The candidate shall be responsible for analyzing Software applications and encryption technology product(s) being assessed or developed for the purpose of specifying and developing Risk Management Framework (RMF) documentation. These documents are required in order to submit products for an Authority To Operate (ATO) or for certifications, such as NIAP and CSfC.

The essential functions include, but are not limited to the following:

• Apply the NIST Special Publication 800-37 Rev 2 Risk Management Framework (RMF) process to information systems and applications currently being assessed or developed by our company for use in the U.S. Federal government, especially the Department of Defense (DoD).
• Formulate plans and schedules to conduct either portions or all of the RMF process on selected products.
• Conduct and guide the analysis needed to gather information needed to produce RMF artifacts.
• Provide recommendation on how RMF products can be used to prepare for other processes or certifications, such as NIAP and CSfC.
• Develop RMF documentation as required to prepare products and systems for submission to an ATO authority or a NIAP/CSfC laboratory.

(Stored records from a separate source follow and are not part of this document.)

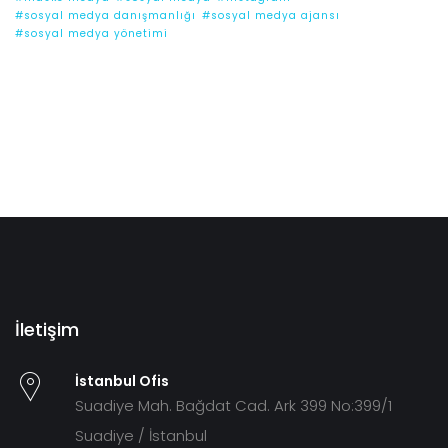
#sosyal medya danışmanlığı
#sosyal medya ajansı
#sosyal medya yönetimi
İletişim
İstanbul Ofis
Suadiye Mah. Bağdat Cad. Ark 399 No:399/1
Suadiye / İstanbul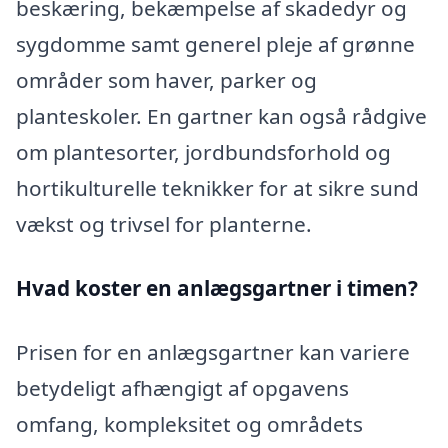
beskæring, bekæmpelse af skadedyr og
sygdomme samt generel pleje af grønne
områder som haver, parker og
planteskoler. En gartner kan også rådgive
om plantesorter, jordbundsforhold og
hortikulturelle teknikker for at sikre sund
vækst og trivsel for planterne.
Hvad koster en anlægsgartner i timen?
Prisen for en anlægsgartner kan variere
betydeligt afhængigt af opgavens
omfang, kompleksitet og områdets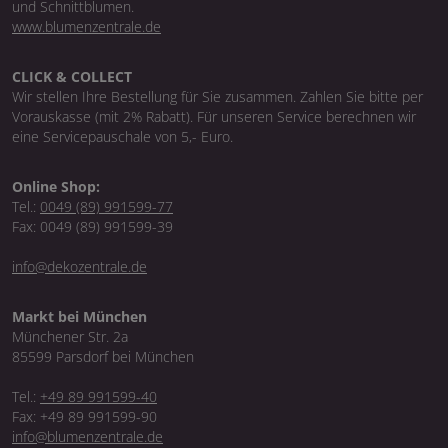
und Schnittblumen.
www.blumenzentrale.de
CLICK & COLLECT
Wir stellen Ihre Bestellung für Sie zusammen. Zahlen Sie bitte per
Vorauskasse (mit 2% Rabatt). Für unseren Service berechnen wir
eine Servicepauschale von 5,- Euro.
Online Shop:
Tel.:
0049 (89) 991599-77
Fax: 0049 (89) 991599-39
info@dekozentrale.de
Markt bei München
Münchener Str. 2a
85599 Parsdorf bei München
Tel.:
+49 89 991599-40
Fax: +49 89 991599-90
info@blumenzentrale.de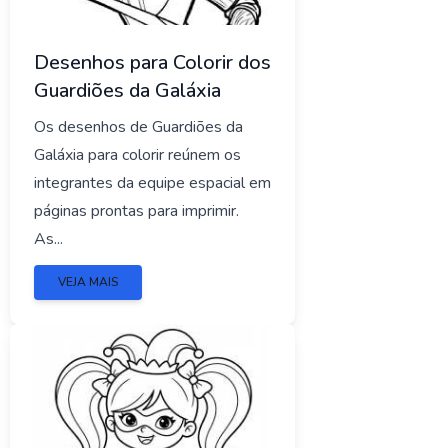
Desenhos para Colorir dos
Guardiões da Galáxia
Os desenhos de Guardiões da
Galáxia para colorir reúnem os
integrantes da equipe espacial em
páginas prontas para imprimir.
As...
VEJA MAIS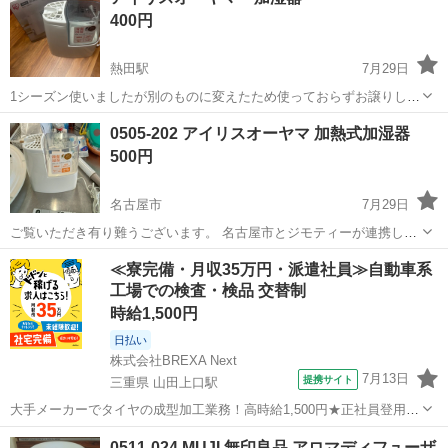
番: EL-C301(W) - 製品名: merengue - 操作方式: ダイヤル...
400円
熱田駅
7月29日
1シーズン使いましたが別のものに変えたため使っておらずお譲りしま
す。状態は良い方だと思います。 箱、取説付属
愛知
名古屋市
熱田駅
季節、空調家電
0505-202 アイリスオーヤマ 加熱式加湿器
500円
名古屋市
7月29日
ご覧いただき有り難うございます。 名古屋市とジモティーが連携して
運営しています。 粗⼤ごみ等の減量を⽬的にまだ使えるものをリユー
愛知
名古屋市
季節、空調家電
リユース
≪寮完備・月収35万円・派遣社員≫自動車系
スしています。 ★★★★★ ご自宅にある不要品を是非ジモティースポ
工場での検査・検品 交替制
ットへお持...
時給1,500円
日払い
株式会社BREXA Next
7月13日
提携サイト
三重県 山田上口駅
大手メーカーでタイヤの成型加工業務！高時給1,500円★正社員登用制
度あり！ワンルーム寮完備！マイカー通勤OK！無料駐車場あり！《三
三重
伊勢市
山田上口駅
その他
0511-024 MUJI 無印良品 アロマディフューザ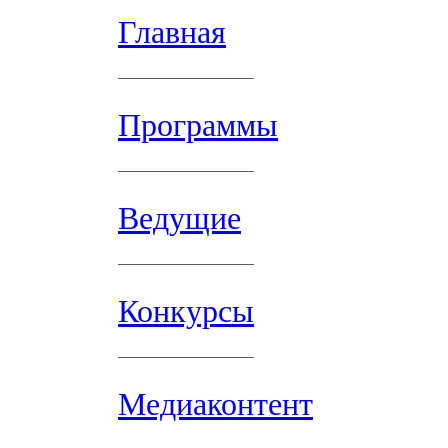
Главная
Программы
Ведущие
Конкурсы
Медиаконтент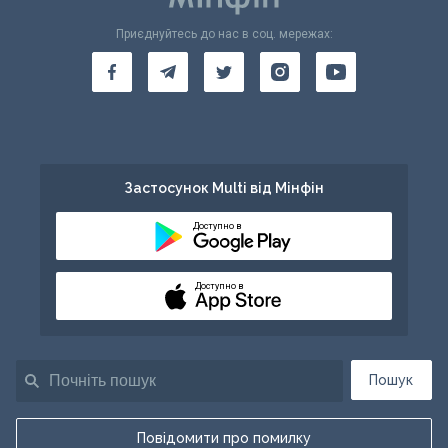
Приєднуйтесь до нас в соц. мережах:
Застосунок Multi від Мінфін
Доступно в
Доступно в
Пошук
Повідомити про помилку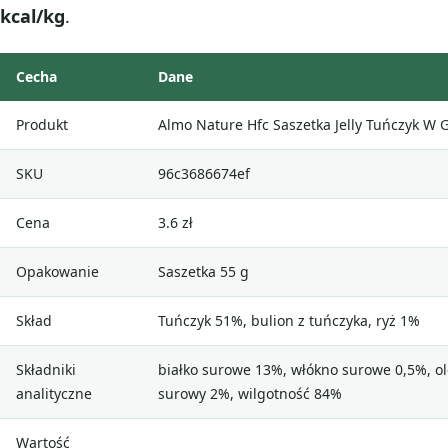
kcal/kg
.
Cecha
Dane
Produkt
Almo Nature Hfc Saszetka Jelly Tuńczyk W 
SKU
96c3686674ef
Cena
3.6 zł
Opakowanie
Saszetka 55 g
Skład
Tuńczyk 51%, bulion z tuńczyka, ryż 1%
Składniki
białko surowe 13%, włókno surowe 0,5%, ole
analityczne
surowy 2%, wilgotność 84%
Wartość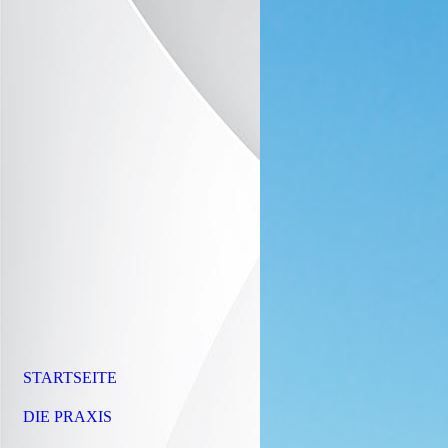
STARTSEITE
DIE PRAXIS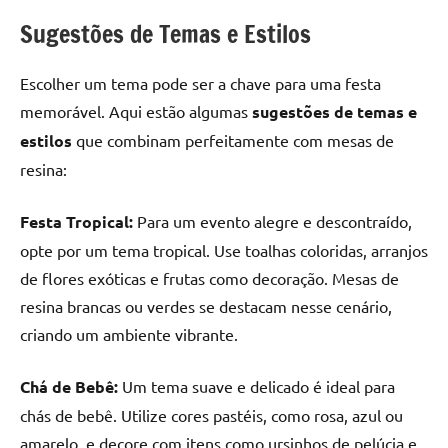
Sugestões de Temas e Estilos
Escolher um tema pode ser a chave para uma festa
memorável. Aqui estão algumas
sugestões de temas e
estilos
que combinam perfeitamente com mesas de
resina:
Festa Tropical:
Para um evento alegre e descontraído,
opte por um tema tropical. Use toalhas coloridas, arranjos
de flores exóticas e frutas como decoração. Mesas de
resina brancas ou verdes se destacam nesse cenário,
criando um ambiente vibrante.
Chá de Bebê:
Um tema suave e delicado é ideal para
chás de bebê. Utilize cores pastéis, como rosa, azul ou
amarelo, e decore com itens como ursinhos de pelúcia e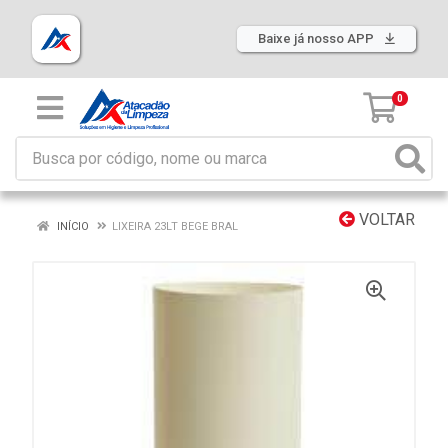
Baixe já nosso APP
0
VOLTAR
INÍCIO
LIXEIRA 23LT BEGE BRAL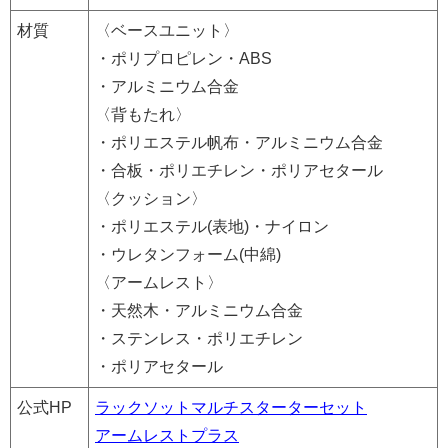
材質
〈ベースユニット〉
・ポリプロピレン・ABS
・アルミニウム合金
〈背もたれ〉
・ポリエステル帆布・アルミニウム合金
・合板・ポリエチレン・ポリアセタール
〈クッション〉
・ポリエステル(表地)・ナイロン
・ウレタンフォーム(中綿)
〈アームレスト〉
・天然木・アルミニウム合金
・ステンレス・ポリエチレン
・ポリアセタール
公式HP
ラックソットマルチスターターセット
アームレストプラス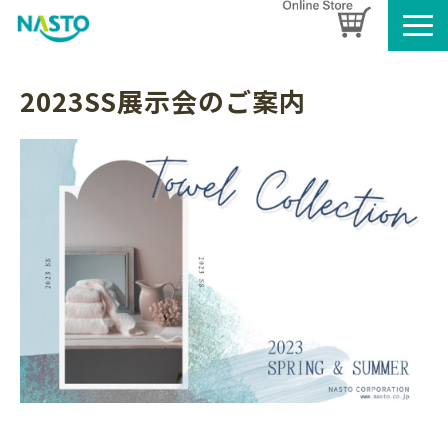
企業情報
2023SS展示会のご案内
製品情報
お知らせ
ブログ
名入れタオルのご案内
採用情報
SDGsへの取り組み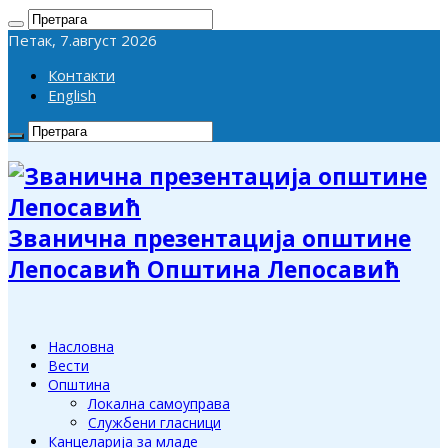
Петак, 7.август 2026
Контакти
English
Званична презентација општине
Лепосавић Општина Лепосавић
Насловна
Вести
Општина
Локална самоуправа
Службени гласници
Канцеларија за младе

• Experience conducting RMF process, per NIST SP 800-37 for in-development or existing programs or systems.
• Experience personally drafting RMF products.
• Detailed knowledge of NIST SP 800-53.
• Experience using Cyber-Security analysis tools.

• Experience undergoing the NIAP certification process to successful completion, or work experience conducting NIAP certification within a third party NIAP laboratory.
• Experience working within the CSfC program.
• Certifications in Information Systems security, such as CISSP.

• Salary is $80,000 - $125,000, based on experience and qualifications
• Benefits include health, dental, and vision insurance, short and long term disability, life insurance, 401K, Health Reimbursement Agreement (HRA), and 10 days paid leave, 7 sick days, and 11 Federal holidays.